* [Aim of the exercise]: In the records that follow, show each line where the word "easy" is present.
▽
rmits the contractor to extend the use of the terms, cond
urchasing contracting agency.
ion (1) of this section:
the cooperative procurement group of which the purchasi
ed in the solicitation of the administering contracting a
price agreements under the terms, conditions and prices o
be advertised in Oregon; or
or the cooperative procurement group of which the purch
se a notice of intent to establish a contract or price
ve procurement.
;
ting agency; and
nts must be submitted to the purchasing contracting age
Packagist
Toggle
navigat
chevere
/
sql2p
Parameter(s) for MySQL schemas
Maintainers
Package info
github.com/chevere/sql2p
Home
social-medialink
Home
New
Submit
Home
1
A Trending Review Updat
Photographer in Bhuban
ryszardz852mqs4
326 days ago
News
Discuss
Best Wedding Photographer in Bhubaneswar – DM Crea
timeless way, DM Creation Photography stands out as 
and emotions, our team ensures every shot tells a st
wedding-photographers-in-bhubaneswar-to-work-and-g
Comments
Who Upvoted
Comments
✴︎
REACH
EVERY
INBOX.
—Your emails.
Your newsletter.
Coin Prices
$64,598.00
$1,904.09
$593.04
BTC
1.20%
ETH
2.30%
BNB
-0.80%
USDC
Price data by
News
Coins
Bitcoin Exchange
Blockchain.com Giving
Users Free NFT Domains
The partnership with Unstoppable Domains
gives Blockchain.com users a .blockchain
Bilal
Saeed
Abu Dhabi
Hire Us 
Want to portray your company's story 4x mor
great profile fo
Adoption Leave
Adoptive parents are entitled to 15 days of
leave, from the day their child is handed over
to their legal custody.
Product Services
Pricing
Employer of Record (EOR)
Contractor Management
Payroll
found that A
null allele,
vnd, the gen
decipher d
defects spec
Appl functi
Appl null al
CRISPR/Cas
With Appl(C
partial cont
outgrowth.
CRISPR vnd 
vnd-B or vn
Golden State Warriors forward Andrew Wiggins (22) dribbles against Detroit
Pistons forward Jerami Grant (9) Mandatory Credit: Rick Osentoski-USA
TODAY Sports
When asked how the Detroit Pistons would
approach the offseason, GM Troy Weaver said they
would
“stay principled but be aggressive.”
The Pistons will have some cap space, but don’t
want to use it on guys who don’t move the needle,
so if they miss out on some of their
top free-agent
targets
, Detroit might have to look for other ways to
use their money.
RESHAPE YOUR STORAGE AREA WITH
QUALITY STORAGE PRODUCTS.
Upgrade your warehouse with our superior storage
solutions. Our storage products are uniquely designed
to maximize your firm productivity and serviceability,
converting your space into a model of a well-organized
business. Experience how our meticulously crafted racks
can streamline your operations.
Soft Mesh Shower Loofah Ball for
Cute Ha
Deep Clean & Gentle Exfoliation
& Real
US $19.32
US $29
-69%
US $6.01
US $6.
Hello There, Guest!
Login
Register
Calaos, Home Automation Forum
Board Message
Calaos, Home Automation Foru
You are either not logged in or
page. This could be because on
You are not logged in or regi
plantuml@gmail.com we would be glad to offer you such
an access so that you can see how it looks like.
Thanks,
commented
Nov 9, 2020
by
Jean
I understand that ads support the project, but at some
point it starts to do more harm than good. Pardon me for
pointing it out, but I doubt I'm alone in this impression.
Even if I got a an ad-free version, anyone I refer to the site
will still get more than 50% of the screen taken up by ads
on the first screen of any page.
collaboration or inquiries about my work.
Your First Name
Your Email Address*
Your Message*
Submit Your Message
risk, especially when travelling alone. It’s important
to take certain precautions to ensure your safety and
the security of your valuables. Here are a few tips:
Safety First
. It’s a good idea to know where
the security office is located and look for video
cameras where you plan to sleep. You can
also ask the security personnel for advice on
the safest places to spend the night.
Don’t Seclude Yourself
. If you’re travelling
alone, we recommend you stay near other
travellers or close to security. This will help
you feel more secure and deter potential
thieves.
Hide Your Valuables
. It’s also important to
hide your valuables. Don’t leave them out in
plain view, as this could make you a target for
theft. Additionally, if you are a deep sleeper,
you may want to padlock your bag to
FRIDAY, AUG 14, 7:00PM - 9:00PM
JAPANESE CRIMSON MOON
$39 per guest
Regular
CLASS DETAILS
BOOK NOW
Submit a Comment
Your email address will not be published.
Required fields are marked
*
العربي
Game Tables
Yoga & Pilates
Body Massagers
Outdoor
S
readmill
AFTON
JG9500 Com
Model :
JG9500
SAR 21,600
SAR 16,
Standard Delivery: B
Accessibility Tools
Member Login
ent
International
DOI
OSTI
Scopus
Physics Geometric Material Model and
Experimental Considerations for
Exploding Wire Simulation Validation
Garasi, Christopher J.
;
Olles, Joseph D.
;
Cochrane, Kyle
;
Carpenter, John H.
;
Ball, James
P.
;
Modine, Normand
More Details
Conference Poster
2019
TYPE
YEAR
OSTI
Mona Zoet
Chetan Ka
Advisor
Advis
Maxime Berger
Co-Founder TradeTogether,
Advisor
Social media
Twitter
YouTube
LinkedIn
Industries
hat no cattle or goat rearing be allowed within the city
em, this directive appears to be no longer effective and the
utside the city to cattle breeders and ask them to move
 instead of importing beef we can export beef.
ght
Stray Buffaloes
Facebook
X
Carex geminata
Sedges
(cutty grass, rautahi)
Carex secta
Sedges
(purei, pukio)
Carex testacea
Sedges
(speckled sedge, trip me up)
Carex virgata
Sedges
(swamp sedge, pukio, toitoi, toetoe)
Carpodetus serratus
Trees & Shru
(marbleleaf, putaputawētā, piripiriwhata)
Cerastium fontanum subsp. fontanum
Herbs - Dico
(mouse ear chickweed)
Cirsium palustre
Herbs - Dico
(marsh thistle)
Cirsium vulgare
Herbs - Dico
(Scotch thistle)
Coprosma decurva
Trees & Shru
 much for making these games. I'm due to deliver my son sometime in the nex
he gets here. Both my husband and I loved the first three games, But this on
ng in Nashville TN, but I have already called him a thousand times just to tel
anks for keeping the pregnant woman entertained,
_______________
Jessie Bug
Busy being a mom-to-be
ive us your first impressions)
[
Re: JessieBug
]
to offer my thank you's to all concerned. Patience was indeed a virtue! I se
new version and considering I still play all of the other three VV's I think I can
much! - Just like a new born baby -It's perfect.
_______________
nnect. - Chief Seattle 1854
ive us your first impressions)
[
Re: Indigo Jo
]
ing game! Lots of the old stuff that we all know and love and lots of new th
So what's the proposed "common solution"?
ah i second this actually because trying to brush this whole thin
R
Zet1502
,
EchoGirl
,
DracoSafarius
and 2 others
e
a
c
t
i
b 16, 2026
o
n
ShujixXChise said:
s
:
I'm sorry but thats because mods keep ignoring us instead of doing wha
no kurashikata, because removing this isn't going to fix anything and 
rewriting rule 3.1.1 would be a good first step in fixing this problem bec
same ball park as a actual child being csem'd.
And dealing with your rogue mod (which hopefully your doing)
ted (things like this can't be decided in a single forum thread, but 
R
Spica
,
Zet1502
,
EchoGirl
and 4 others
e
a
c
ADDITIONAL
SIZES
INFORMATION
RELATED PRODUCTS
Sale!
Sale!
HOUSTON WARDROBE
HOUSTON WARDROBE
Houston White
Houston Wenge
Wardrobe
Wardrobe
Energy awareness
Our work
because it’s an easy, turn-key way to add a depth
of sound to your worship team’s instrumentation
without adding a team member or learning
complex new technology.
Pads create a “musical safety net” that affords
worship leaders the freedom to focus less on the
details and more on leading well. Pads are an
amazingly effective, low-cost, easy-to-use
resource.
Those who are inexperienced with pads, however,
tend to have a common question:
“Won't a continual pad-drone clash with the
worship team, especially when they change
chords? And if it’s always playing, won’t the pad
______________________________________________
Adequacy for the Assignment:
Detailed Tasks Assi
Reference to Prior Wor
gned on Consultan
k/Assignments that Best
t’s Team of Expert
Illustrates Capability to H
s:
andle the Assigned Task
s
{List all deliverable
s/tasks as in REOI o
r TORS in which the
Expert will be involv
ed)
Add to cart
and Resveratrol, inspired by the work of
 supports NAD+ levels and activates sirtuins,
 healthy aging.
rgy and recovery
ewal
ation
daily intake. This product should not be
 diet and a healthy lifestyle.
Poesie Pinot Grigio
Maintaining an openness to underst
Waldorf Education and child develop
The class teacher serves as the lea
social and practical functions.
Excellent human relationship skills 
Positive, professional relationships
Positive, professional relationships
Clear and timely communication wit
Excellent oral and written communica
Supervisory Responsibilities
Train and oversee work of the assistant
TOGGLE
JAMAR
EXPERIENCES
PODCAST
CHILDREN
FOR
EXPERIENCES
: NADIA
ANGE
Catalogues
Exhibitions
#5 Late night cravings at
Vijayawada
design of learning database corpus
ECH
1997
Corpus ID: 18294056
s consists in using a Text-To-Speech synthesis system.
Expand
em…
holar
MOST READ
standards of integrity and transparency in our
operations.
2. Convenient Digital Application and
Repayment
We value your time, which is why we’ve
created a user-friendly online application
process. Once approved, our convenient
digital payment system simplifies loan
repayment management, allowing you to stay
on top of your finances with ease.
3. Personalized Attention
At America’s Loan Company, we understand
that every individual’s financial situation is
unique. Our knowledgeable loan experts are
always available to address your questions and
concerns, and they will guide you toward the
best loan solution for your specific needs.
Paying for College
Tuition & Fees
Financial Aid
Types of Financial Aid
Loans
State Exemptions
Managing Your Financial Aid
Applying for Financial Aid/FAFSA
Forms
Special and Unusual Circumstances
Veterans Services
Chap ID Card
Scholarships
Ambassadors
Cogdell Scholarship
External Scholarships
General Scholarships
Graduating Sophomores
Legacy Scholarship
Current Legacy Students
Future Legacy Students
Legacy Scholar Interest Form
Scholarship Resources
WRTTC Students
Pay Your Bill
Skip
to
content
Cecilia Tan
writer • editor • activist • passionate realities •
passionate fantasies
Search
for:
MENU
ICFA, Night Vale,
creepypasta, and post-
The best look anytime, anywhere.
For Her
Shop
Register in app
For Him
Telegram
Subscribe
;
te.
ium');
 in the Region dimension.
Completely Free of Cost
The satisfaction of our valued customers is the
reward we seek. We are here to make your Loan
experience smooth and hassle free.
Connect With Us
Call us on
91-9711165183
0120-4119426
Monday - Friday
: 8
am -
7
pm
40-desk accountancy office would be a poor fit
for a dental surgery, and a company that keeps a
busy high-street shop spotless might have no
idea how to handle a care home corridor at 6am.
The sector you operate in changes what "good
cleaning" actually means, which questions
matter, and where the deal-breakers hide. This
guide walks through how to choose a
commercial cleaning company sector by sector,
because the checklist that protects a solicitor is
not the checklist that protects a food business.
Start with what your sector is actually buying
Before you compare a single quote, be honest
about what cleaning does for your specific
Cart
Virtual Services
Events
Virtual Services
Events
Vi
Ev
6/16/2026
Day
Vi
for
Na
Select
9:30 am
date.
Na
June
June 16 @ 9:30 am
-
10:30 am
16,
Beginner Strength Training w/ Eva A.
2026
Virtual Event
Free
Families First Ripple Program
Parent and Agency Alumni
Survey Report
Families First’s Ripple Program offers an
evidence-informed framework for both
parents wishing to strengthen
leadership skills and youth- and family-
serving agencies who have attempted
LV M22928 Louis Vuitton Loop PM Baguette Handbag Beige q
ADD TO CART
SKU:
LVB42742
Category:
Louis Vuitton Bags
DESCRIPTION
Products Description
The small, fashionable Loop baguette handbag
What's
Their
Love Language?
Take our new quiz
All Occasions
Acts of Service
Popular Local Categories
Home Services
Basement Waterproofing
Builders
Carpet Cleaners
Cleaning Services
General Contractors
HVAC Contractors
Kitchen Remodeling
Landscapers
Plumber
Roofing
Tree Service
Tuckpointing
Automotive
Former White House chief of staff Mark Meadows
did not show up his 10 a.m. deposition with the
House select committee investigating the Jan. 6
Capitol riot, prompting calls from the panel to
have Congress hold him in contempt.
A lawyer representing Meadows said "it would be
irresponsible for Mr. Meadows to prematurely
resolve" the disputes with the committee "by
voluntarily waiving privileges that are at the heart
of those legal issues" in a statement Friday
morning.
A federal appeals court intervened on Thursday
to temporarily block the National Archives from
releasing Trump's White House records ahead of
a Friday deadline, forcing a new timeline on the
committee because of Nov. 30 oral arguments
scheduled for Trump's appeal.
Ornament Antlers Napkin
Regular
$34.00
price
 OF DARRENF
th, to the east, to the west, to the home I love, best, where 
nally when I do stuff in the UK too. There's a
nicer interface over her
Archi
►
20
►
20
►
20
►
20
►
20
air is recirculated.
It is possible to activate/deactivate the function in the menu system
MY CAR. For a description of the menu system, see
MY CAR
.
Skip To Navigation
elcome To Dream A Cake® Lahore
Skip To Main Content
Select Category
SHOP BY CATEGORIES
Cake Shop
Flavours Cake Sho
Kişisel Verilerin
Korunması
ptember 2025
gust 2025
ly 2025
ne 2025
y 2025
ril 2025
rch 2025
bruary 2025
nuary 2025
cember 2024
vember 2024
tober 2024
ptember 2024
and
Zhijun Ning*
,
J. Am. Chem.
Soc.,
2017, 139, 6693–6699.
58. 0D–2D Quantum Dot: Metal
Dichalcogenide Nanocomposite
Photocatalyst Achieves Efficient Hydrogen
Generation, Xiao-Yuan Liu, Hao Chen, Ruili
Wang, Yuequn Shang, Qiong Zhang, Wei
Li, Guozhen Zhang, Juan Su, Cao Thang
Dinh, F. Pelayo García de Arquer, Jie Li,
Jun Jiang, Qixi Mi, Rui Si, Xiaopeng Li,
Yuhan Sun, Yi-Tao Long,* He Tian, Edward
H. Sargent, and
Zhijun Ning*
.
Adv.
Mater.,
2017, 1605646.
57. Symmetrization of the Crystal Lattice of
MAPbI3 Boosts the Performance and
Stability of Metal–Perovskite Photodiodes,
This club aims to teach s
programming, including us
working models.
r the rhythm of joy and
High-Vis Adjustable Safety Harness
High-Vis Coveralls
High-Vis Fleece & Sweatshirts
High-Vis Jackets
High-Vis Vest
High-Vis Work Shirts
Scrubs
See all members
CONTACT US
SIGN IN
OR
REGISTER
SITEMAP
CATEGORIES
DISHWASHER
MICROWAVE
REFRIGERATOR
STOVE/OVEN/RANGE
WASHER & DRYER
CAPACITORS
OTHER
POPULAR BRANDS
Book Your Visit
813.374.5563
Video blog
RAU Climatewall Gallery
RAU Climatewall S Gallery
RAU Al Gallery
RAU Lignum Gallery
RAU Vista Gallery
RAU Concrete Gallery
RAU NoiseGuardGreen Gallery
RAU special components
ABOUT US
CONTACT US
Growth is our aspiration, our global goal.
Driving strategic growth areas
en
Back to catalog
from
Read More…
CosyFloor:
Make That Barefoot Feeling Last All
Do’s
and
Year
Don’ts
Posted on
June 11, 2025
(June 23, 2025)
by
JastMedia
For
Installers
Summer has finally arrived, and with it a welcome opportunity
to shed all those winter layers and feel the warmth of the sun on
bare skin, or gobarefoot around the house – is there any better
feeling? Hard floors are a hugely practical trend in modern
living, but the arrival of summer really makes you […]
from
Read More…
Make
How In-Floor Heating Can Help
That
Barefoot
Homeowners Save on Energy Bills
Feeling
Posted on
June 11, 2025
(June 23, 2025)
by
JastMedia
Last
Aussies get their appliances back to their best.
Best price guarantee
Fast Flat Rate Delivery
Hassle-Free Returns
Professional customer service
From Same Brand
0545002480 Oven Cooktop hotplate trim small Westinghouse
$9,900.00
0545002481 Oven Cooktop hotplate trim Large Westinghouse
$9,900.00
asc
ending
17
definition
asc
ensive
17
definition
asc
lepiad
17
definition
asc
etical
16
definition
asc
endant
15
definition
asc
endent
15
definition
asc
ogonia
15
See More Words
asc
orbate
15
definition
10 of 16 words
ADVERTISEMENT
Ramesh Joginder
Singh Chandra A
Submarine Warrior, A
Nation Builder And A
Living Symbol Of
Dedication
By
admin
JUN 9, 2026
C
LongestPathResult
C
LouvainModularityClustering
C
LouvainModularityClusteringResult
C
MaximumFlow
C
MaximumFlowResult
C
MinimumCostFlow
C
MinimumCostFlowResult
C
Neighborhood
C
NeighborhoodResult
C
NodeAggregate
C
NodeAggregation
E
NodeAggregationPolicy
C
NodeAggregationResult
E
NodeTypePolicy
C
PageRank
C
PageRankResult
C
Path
△
* [Your solution]:
because it’s an easy, turn-key way to add a depth
amazingly effective, low-cost, easy-to-use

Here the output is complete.